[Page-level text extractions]
□ □ □ □

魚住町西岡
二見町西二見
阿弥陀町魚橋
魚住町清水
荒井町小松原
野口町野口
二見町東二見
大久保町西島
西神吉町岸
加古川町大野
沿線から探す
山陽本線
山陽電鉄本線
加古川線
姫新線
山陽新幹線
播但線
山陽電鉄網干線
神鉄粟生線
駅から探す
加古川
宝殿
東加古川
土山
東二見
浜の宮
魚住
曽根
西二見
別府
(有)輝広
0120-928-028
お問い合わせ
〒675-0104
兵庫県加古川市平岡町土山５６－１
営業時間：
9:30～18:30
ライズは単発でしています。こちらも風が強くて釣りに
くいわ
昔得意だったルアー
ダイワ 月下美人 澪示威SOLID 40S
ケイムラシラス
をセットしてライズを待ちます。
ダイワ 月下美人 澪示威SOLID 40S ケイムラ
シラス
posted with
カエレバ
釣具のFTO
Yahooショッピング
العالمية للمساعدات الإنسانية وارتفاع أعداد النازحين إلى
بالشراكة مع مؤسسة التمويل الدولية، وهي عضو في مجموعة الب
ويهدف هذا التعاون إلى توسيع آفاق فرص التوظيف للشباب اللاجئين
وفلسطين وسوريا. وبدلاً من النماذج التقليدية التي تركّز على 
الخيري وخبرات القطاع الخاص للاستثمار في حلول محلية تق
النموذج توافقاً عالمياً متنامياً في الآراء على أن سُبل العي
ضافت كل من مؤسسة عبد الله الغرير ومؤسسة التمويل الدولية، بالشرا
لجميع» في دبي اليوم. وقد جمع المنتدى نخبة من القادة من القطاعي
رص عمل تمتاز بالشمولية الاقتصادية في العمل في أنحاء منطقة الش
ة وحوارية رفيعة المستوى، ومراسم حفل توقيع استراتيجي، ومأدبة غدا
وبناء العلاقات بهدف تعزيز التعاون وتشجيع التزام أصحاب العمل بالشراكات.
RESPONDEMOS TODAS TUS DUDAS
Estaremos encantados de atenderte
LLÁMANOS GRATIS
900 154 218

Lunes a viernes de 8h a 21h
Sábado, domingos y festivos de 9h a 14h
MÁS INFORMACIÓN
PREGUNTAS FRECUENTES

□ □ □ □

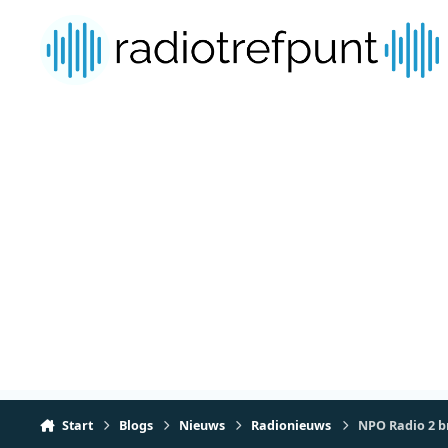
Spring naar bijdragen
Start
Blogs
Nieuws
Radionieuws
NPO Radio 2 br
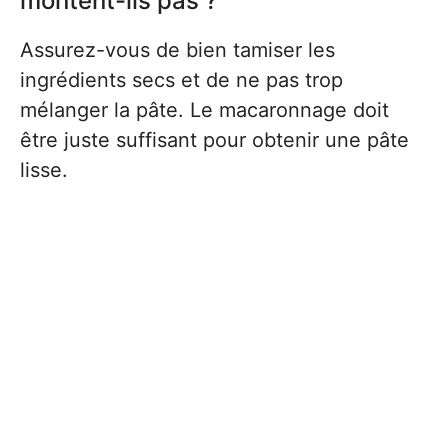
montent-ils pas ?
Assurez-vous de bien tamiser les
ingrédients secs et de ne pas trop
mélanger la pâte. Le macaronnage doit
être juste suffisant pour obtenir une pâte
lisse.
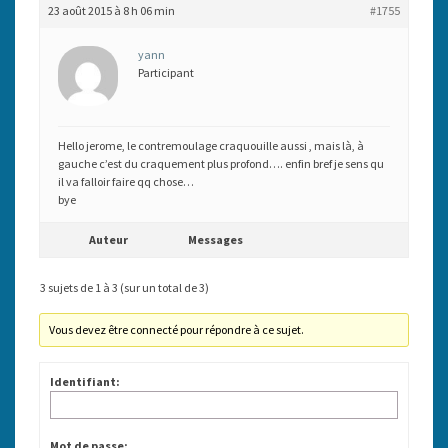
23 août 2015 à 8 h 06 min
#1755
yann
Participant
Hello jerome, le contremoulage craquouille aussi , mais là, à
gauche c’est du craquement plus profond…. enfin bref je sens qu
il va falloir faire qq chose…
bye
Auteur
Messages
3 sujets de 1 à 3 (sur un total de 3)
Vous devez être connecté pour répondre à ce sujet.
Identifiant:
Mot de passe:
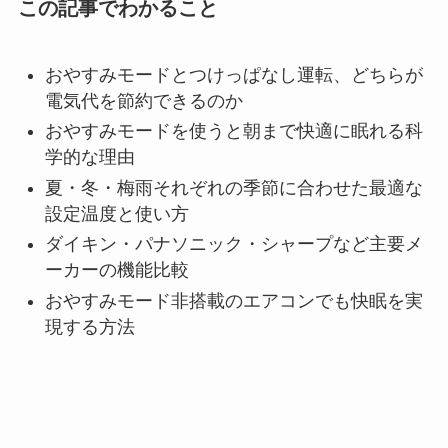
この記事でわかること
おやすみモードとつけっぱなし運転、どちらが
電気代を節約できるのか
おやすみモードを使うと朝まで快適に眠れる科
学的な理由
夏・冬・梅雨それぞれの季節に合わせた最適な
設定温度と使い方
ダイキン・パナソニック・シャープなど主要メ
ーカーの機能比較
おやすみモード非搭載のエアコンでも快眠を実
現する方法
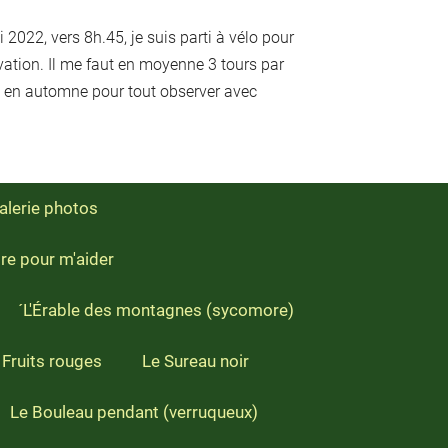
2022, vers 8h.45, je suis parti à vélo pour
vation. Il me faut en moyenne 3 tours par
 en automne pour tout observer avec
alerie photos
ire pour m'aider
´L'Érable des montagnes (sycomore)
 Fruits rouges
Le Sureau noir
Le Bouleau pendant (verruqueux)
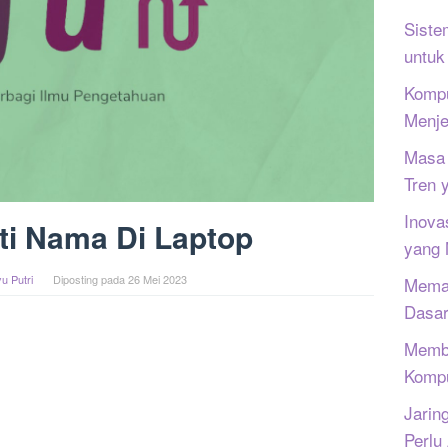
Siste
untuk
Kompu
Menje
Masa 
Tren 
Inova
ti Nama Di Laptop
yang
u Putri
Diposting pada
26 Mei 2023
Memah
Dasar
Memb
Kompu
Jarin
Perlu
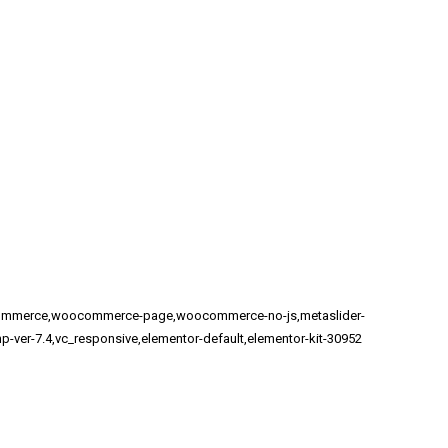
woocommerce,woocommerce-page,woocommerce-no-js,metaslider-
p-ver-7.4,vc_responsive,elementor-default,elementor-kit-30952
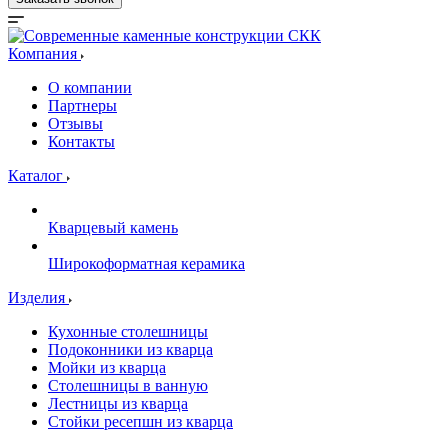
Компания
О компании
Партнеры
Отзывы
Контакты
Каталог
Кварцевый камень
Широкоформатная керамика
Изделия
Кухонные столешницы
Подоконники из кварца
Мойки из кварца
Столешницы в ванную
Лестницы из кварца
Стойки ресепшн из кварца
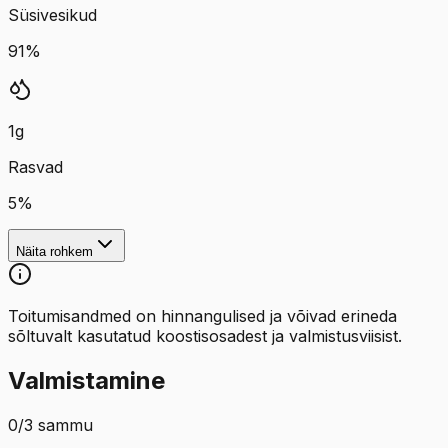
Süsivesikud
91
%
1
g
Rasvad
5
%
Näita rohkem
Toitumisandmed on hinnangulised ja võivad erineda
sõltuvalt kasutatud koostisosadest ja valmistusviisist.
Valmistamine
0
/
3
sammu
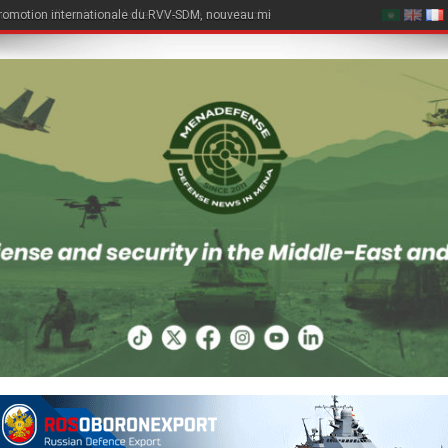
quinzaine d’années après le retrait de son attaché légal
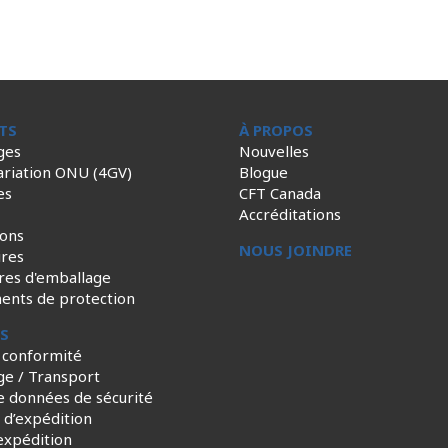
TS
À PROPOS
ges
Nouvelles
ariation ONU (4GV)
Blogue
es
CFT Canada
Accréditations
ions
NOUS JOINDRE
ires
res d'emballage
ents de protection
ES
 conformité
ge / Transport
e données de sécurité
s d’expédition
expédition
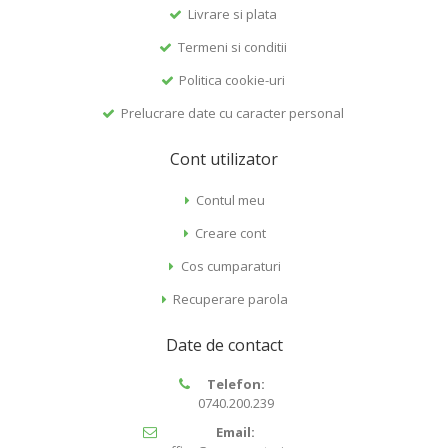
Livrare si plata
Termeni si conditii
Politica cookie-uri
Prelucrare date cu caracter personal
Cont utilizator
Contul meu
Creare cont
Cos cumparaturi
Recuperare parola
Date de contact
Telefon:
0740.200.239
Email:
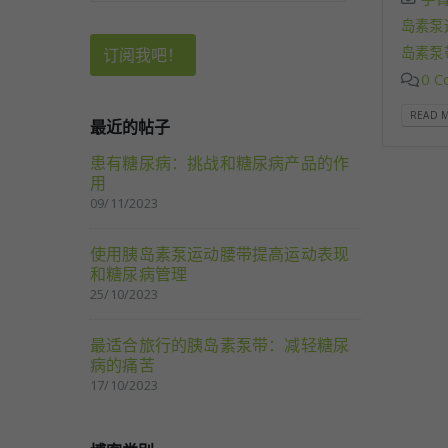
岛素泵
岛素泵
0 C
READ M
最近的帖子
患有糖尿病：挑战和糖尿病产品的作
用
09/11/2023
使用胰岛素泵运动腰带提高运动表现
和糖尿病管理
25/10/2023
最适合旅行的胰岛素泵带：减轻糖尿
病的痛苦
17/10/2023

□ □ □ □

_YOUR TASK_:
Wherever the word "التمويل" appears in the data, return the whole line.

_PROBLEM SOLUTION_:
بالشراكة مع مؤسسة التمويل الدولية، وهي عضو في مجموعة الب
ضافت كل من مؤسسة عبد الله الغرير ومؤسسة التمويل الدولية، بالشرا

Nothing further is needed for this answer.